Work out how many lines of this material hold the word "girl". Write only that number.

§ **Given records**:

....

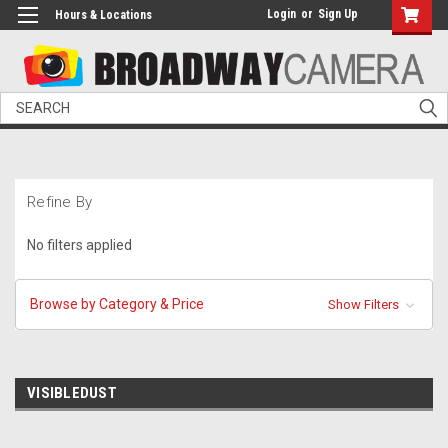
Login
or
Sign Up
Hours & Locations
Search
Refine By
No filters applied
Browse by Category & Price
Show Filters
VISIBLEDUST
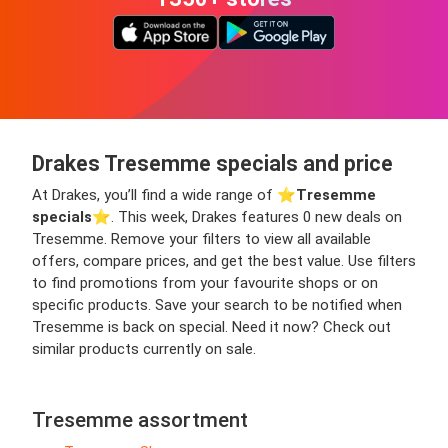
Drakes Tresemme specials and price
At Drakes, you’ll find a wide range of ⭐️
Tresemme
specials
⭐️. This week, Drakes features 0 new deals on
Tresemme. Remove your filters to view all available
offers, compare prices, and get the best value. Use filters
to find promotions from your favourite shops or on
specific products. Save your search to be notified when
Tresemme is back on special. Need it now? Check out
similar products currently on sale.
Tresemme assortment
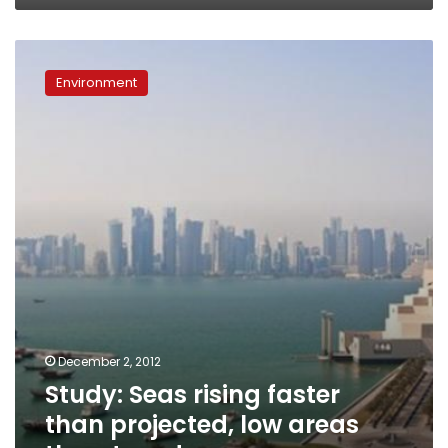
Study:
Seas
Environment
rising
faster
than
projected,
low
areas
threatened
December 2, 2012
Study: Seas rising faster
than projected, low areas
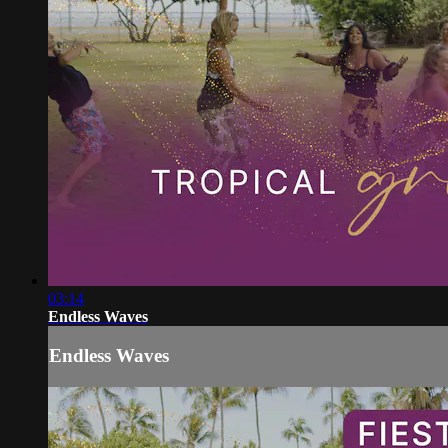
03:14
Endless Waves
Endless Waves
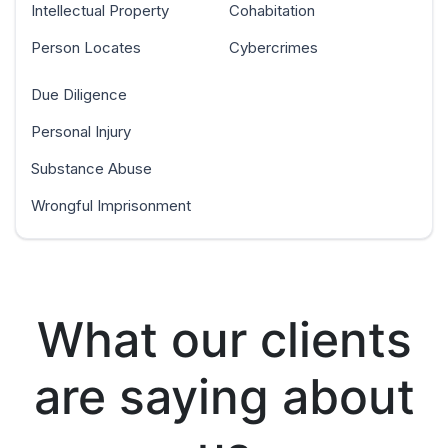
Intellectual Property
Cohabitation
Person Locates
Cybercrimes
Due Diligence
Personal Injury
Substance Abuse
Wrongful Imprisonment
What our clients
are saying about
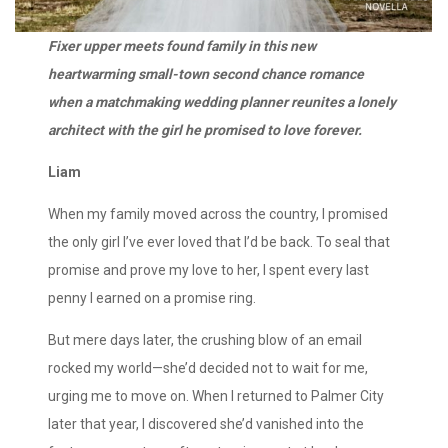
Fixer upper meets found family in this new
heartwarming small-town second chance romance
when a matchmaking wedding planner reunites a lonely
architect with the girl he promised to love forever.
Liam
When my family moved across the country, I promised
the only girl I’ve ever loved that I’d be back. To seal that
promise and prove my love to her, I spent every last
penny I earned on a promise ring.
But mere days later, the crushing blow of an email
rocked my world—she’d decided not to wait for me,
urging me to move on. When I returned to Palmer City
later that year, I discovered she’d vanished into the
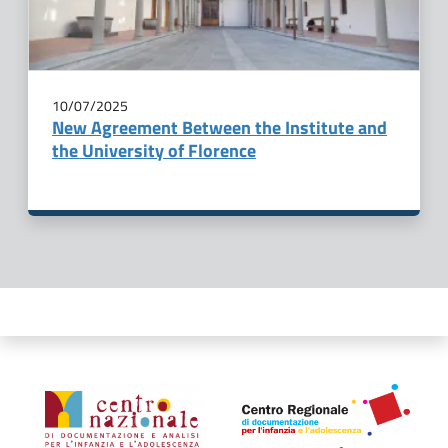
10/07/2025
New Agreement Between the Institute and
the University of Florence
Organismi collegati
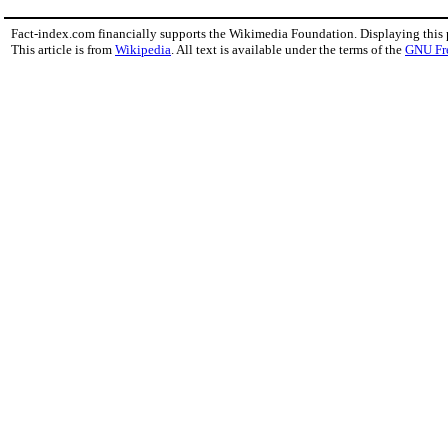
Fact-index.com financially supports the Wikimedia Foundation. Displaying this
This article is from
Wikipedia
. All text is available under the terms of the
GNU Fr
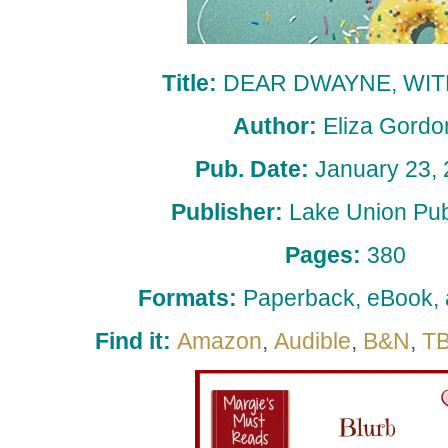
Title:
DEAR DWAYNE, WIT
Author:
Eliza Gordo
Pub. Date:
January 23,
Publisher:
Lake Union Pub
Pages:
380
Formats:
Paperback, eBook,
Find it:
Amazon
,
Audible
,
B&N
,
T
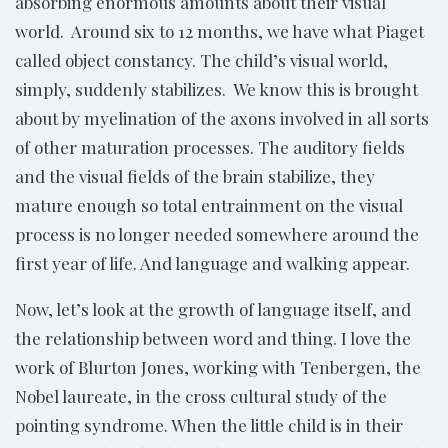
absorbing enormous amounts about their visual
world. Around six to 12 months, we have what Piaget
called object constancy. The child’s visual world,
simply, suddenly stabilizes. We know this is brought
about by myelination of the axons involved in all sorts
of other maturation processes. The auditory fields
and the visual fields of the brain stabilize, they
mature enough so total entrainment on the visual
process is no longer needed somewhere around the
first year of life. And language and walking appear.
Now, let’s look at the growth of language itself, and
the relationship between word and thing. I love the
work of Blurton Jones, working with Tenbergen, the
Nobel laureate, in the cross cultural study of the
pointing syndrome. When the little child is in their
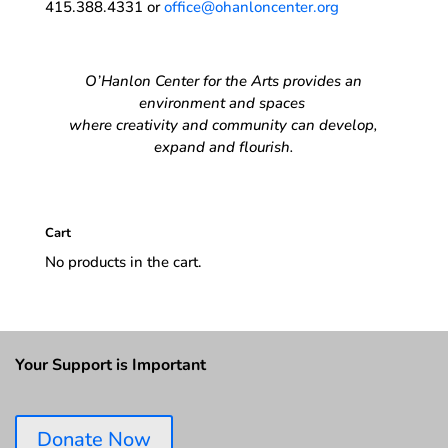
415.388.4331 or
office@ohanloncenter.org
O’Hanlon Center for the Arts provides an
environment and spaces
where creativity and community can develop,
expand and flourish.
Cart
No products in the cart.
Your Support is Important
Donate Now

....

§ **Answer box**: 2